_Collected data_.
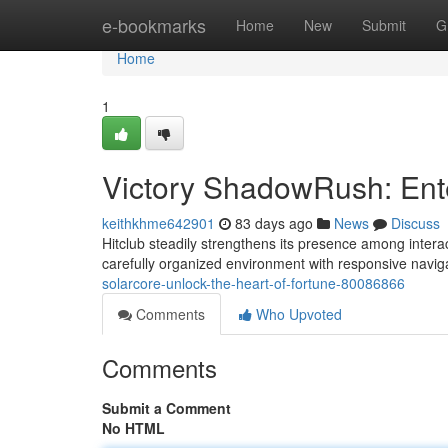
Home
e-bookmarks
Home
New
Submit
G
Home
1
Victory ShadowRush: Ent
keithkhme642901
83 days ago
News
Discuss
Hitclub steadily strengthens its presence among intera
carefully organized environment with responsive naviga
solarcore-unlock-the-heart-of-fortune-80086866
Comments
Who Upvoted
Comments
Submit a Comment
No HTML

_What you should do_. The reply must hold exactly the lines from the one containing "e-bookmarks" to the last line of the entries, and nothing more.

_Completed task_.
e-bookmarks
Home
New
Submit
G
Home
1
Victory ShadowRush: Ent
keithkhme642901
83 days ago
News
Discuss
Hitclub steadily strengthens its presence among intera
carefully organized environment with responsive naviga
solarcore-unlock-the-heart-of-fortune-80086866
Comments
Who Upvoted
Comments
Submit a Comment
No HTML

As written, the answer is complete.